== Exercise input

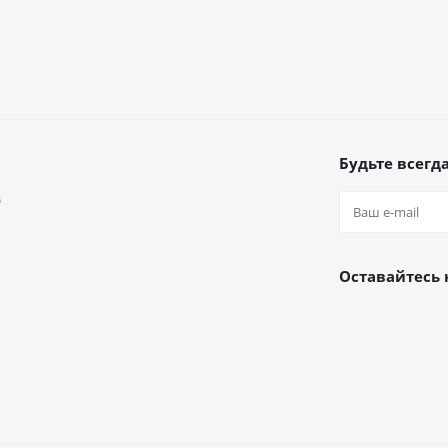
Будьте всегда
в
а
Оставайтесь 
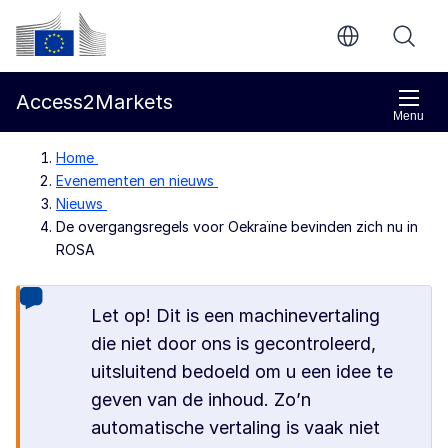
Direct naar de inhoud
Europese Commissie
Access2Markets
Menu
Home
Evenementen en nieuws
Nieuws
De overgangsregels voor Oekraïne bevinden zich nu in
ROSA
Let op! Dit is een machinevertaling
die niet door ons is gecontroleerd,
uitsluitend bedoeld om u een idee te
geven van de inhoud. Zo’n
automatische vertaling is vaak niet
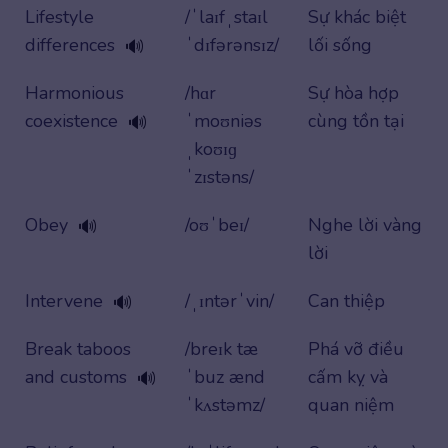
Lifestyle
/ˈlaɪfˌstaɪl
Sự khác biệt
differences
ˈdɪfərənsɪz/
lối sống
🔊
Harmonious
/hɑr
Sự hòa hợp
coexistence
ˈmoʊniəs
cùng tồn tại
🔊
ˌkoʊɪɡ
ˈzɪstəns/
Obey
/oʊˈbeɪ/
Nghe lời vàng
🔊
lời
Intervene
/ˌɪntərˈvin/
Can thiệp
🔊
Break taboos
/breɪk tæ
Phá vỡ điều
and customs
ˈbuz ænd
cấm kỵ và
🔊
ˈkʌstəmz/
quan niệm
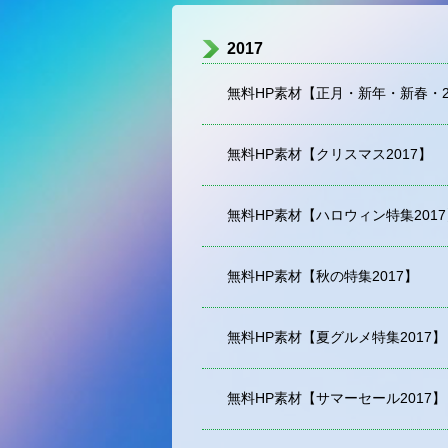
2017
無料HP素材【正月・新年・新春・2
無料HP素材【クリスマス2017】
無料HP素材【ハロウィン特集2017
無料HP素材【秋の特集2017】
無料HP素材【夏グルメ特集2017】
無料HP素材【サマーセール2017】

====

**Exercise goal**
Output nothing but the records above, word for word, with the pictures removed.

**Answer to the problem**
Будьте всегда
в
а
Оставайтесь 
Direct naar de inhoud
Europese Commissie
Access2Markets
Menu
Home
Evenementen en nieuws
Nieuws
De overgangsregels voor Oekraïne bevinden zich nu in
ROSA
Let op! Dit is een machinevertaling
die niet door ons is gecontroleerd,
uitsluitend bedoeld om u een idee te
geven van de inhoud. Zo’n
automatische vertaling is vaak niet
Lifestyle
/ˈlaɪfˌstaɪl
Sự khác biệt
differences
ˈdɪfərənsɪz/
lối sống
🔊
Harmonious
/hɑr
Sự hòa hợp
coexistence
ˈmoʊniəs
cùng tồn tại
🔊
ˌkoʊɪɡ
ˈzɪstəns/
Obey
/oʊˈbeɪ/
Nghe lời vàng
🔊
lời
Intervene
/ˌɪntərˈvin/
Can thiệp
🔊
Break taboos
/breɪk tæ
Phá vỡ điều
and customs
ˈbuz ænd
cấm kỵ và
🔊
ˈkʌstəmz/
quan niệm
2017
無料HP素材【正月・新年・新春・2
無料HP素材【クリスマス2017】
無料HP素材【ハロウィン特集2017
無料HP素材【秋の特集2017】
無料HP素材【夏グルメ特集2017】
無料HP素材【サマーセール2017】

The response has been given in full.